Les futurs parents se concentrent sur les noms, les douches et la préparation de la chambre de bébé, mais une question cruciale reste souvent ignorée : quels sont les niveaux de personnel infirmier dans l’unité de travail et d’accouchement où ils accoucheront ? Selon les infirmières et les experts, le ratio infirmière-patient est un facteur clé pour garantir des soins sécuritaires lors de l’accouchement. La norme à rechercher est le respect des directives de dotation en personnel de l’Association of Women’s Health, Obstetric and Neonatal Nurses (AWHONN).
Quelles sont les normes de sécurité du personnel d’AWHONN ?
AWHONN, une association professionnelle dédiée aux soins maternels et néonatals, a établi des normes relatives aux ratios infirmière/patient nécessaires pour obtenir des résultats de haute qualité. Les directives de l’organisation stipulent que les infirmières ne doivent pas s’occuper de plus de deux patients à la fois, même si un patient par infirmière est idéal. Ce n’est pas une suggestion, c’est une norme conçue pour prévenir les oublis critiques dans un environnement aux enjeux élevés.
Pourquoi ce ratio est-il si important ? Parce que le travail et l’accouchement nécessitent une surveillance intense et ciblée de la mère et du bébé, notamment la gestion des médicaments et la reconnaissance rapide des complications. Un personnel insuffisant entraîne des signes avant-coureurs manqués, des interventions retardées et des résultats potentiellement néfastes.

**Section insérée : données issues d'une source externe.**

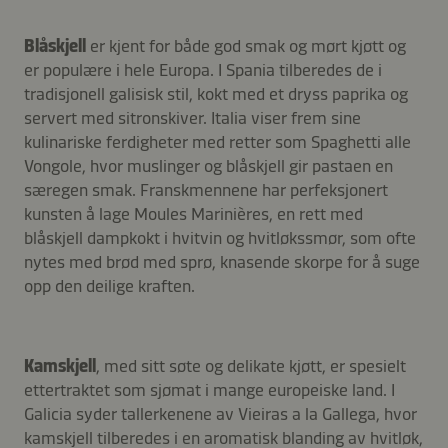
Blåskjell
er kjent for både god smak og mørt kjøtt og
er populære i hele Europa. I Spania tilberedes de i
tradisjonell galisisk stil, kokt med et dryss paprika og
servert med sitronskiver. Italia viser frem sine
kulinariske ferdigheter med retter som Spaghetti alle
Vongole, hvor muslinger og blåskjell gir pastaen en
særegen smak. Franskmennene har perfeksjonert
kunsten å lage Moules Marinières, en rett med
blåskjell dampkokt i hvitvin og hvitløkssmør, som ofte
nytes med brød med sprø, knasende skorpe for å suge
opp den deilige kraften.
Kamskjell
, med sitt søte og delikate kjøtt, er spesielt
ettertraktet som sjømat i mange europeiske land. I
Galicia syder tallerkenene av Vieiras a la Gallega, hvor
kamskjell tilberedes i en aromatisk blanding av hvitløk,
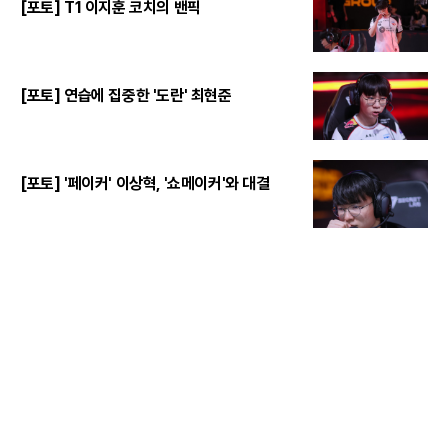
[포토] T1 이지훈 코치의 밴픽
[포토] 연습에 집중한 '도란' 최현준
[포토] '페이커' 이상혁, '쇼메이커'와 대결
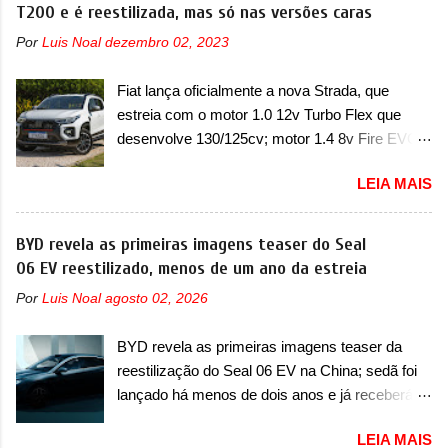
certeza foi um grandioso lançamento da
T200 e é reestilizada, mas só nas versões caras
confirmou que “foi identificada a possibilidade de
Chevrolet que assustou a concorrência. Nesse
uma sobrecarga do microprocessador do
Por
Luis Noal
dezembro 02, 2023
ano também era lançada a nova geração do
Módulo de Controle da Bateria (BPCM), que
Volkswagen Gol que depois de 14 anos
poderá causar a perda de força motriz,
Fiat lança oficialmente a nova Strada, que
ganhava uma nova geração feita do zero,
requerendo a atualização do software do
estreia com o motor 1.0 12v Turbo Flex que
apelidada de "Bolinha" por suas formas
modulo de...
desenvolve 130/125cv; motor 1.4 8v Fire EVO
arredondadas. Além do Gol, outro Volkswagen
Flex morre na picape A Fiat apresentou
fazia sua estréia no mercado. Era o Pointer,
LEIA MAIS
oficialmente a nova Strada, que aparece com
versão hatchback do Logus que chegava
mudanças visuais e com uma nova opção de
depois de um ano de atraso. A invasão de 1994
motor. Depois da picape compacta receber o
BYD revela as primeiras imagens teaser do Seal
foi marcava pelos franceses, alemães,
câmbio automático CVT no ano passado, a Fiat
06 EV reestilizado, menos de um ano da estreia
japoneses e coreanos que chegaram
apresentou mudanças visuais e a estreia do
arrancando corações em nosso mercado. Os
Por
Luis Noal
agosto 02, 2026
motor 1.0 12v Turbo Flex, conhecido como
importados que mais se destacaram nas
T200. Praticamente sem concorrentes, a Fiat
vendas em 1994 foram o Renault R19 que
BYD revela as primeiras imagens teaser da
Strada soube ser mutável com avanços
vinha em 3 versões de carroceria, sendo duas
reestilização do Seal 06 EV na China; sedã foi
importantes que a concorrência nunca
do hatch e o sedan, a famosa Kia Besta, o Vol...
lançado há menos de dois anos e já receberá a
conseguiu acompanhar e agora ela abre uma
sua primeira mudança A BYD revelou as
distância ainda maior com a chegada do motor
LEIA MAIS
primeiras imagens teaser de uma mudança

Les conséquences du manque de personnel
Lorsque les infirmières sont trop sollicitées, les soins intensifs peuvent être négligés. Une infirmière qui s’occupe d’une patiente immédiatement après une césarienne doit surveiller la guérison après la chirurgie et prodiguer simultanément des soins post-partum. Les infirmières post-partum doivent surveiller les conditions potentiellement mortelles comme les hémorragies tout en aidant les nouveaux parents à apprendre à prendre soin de leur nourrisson. Ces tâches complexes nécessitent du temps et de l’attention.
Le manque de personnel n’est pas seulement un problème clinique ; cela affecte les infirmières elles-mêmes. La démoralisation s’installe lorsqu’ils savent qu’ils ne peuvent pas prodiguer aux patients les soins qu’ils méritent. La grève des infirmières en cours à New York met en évidence cette lutte, avec 15 000 infirmières qui ont quitté leur travail pour lutter pour des niveaux de personnel sûrs. Les hôpitaux peuvent donner la priorité au profit plutôt qu’à la sécurité des patients, ce qui conduit à des ratios infirmière/patient inadéquats.
Que peuvent faire les futurs parents ?
Les patients ont un contrôle direct limité sur le personnel hospitalier, mais ils peuvent se défendre eux-mêmes. Voici comment procéder :
- Demandez dès le départ : Demandez si l’hôpital respecte les normes AWHONN.
- Parlez : Pendant le travail, faites part de vos inquiétudes à l’infirmière responsable ou au superviseur si le personnel semble insuffisant.
- Amenez un défenseur : Ayez un partenaire ou une personne de soutien qui peut poser des questions et soulever des problèmes en votre nom.
- Soutenez le changement législatif : Plaidez en faveur de lois sur la sécurité du personnel dans votre État.
En fin de compte, le choix d’un lieu de naissance devrait être aussi délibéré que toute décision importante dans la vie. Les parents devraient rechercher les évaluations des hôpitaux et les données sur les soins de maternité (telles que celles disponibles dans le cadre de l’enquête Leapfrog Hospital Survey) et interroger les prestataires sur les taux de césarienne et d’épisiotomie afin d’évaluer la culture de l’unité de naissance.
L’essentiel est clair : les accouchements sans risque nécessitent un personnel sûr. Les futurs parents méritent de savoir si leur hôpital donne la priorité aux soins des patients plutôt qu’aux mesures de réduction des coûts. Sans ratios infirmière/patient adéquats, les conséquences peuvent être graves.